## Exercise
Look through the entries. Copy each line that has the word "постраждали".

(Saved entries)
--*--

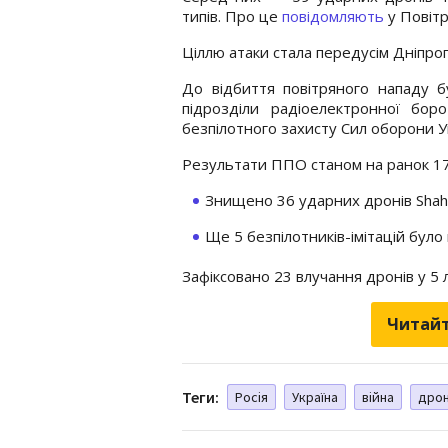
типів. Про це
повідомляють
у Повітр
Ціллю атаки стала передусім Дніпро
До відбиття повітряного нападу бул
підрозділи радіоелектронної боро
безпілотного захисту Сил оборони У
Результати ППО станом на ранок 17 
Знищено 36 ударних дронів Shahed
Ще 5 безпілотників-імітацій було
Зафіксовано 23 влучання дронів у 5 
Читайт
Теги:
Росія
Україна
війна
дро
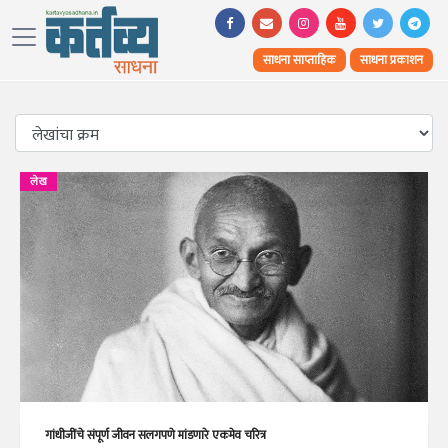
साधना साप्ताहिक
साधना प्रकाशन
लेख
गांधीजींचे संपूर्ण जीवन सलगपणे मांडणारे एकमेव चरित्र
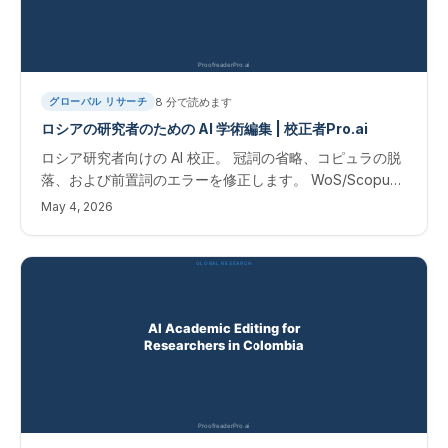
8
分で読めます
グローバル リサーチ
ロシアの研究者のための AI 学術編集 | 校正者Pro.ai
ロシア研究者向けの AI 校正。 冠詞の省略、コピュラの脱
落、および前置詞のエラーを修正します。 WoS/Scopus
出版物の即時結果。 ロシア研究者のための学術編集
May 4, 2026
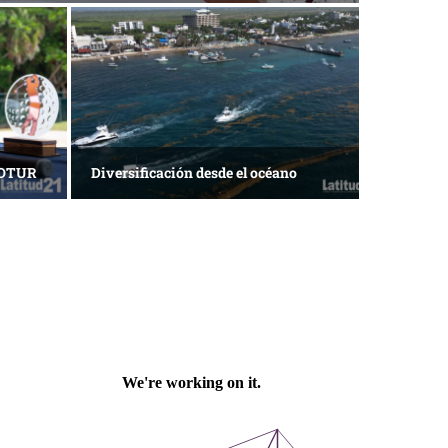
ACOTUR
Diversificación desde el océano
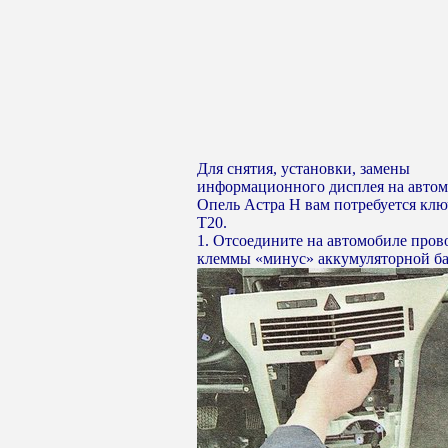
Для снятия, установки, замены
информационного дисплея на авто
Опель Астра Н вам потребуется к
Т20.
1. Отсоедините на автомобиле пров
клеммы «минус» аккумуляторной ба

--*--

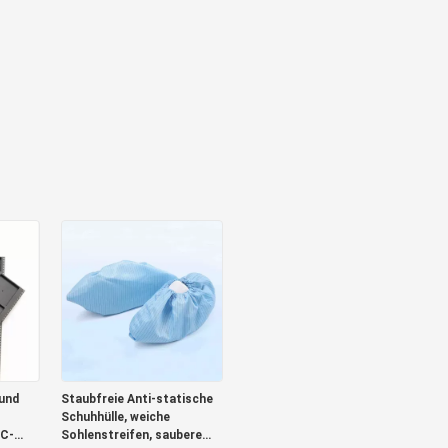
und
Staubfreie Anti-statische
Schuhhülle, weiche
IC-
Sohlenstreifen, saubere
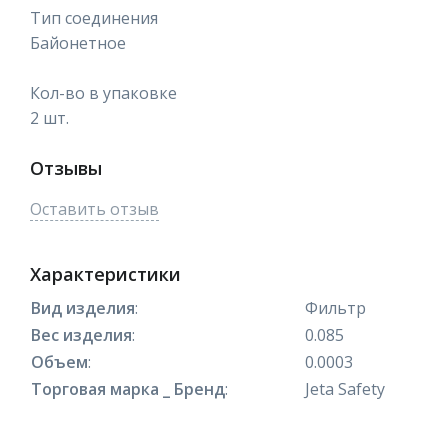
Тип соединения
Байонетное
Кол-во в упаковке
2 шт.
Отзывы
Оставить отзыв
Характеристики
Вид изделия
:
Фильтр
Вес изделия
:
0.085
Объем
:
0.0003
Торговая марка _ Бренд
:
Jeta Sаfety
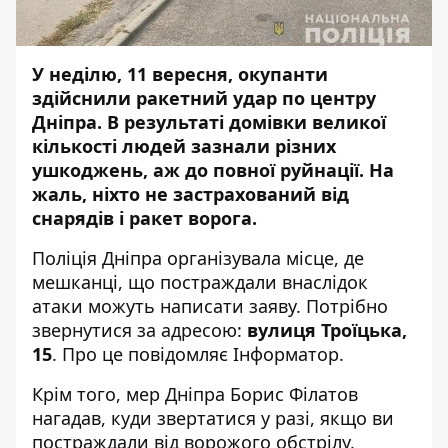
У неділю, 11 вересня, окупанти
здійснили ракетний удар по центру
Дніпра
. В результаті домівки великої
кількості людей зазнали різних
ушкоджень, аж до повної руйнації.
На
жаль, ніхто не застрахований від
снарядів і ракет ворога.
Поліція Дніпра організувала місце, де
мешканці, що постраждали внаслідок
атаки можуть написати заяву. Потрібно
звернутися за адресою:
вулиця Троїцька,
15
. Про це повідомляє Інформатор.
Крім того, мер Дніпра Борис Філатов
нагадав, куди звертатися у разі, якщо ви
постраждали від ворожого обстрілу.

--*--

## Output
мешканці, що постраждали внаслідок
постраждали від ворожого обстрілу.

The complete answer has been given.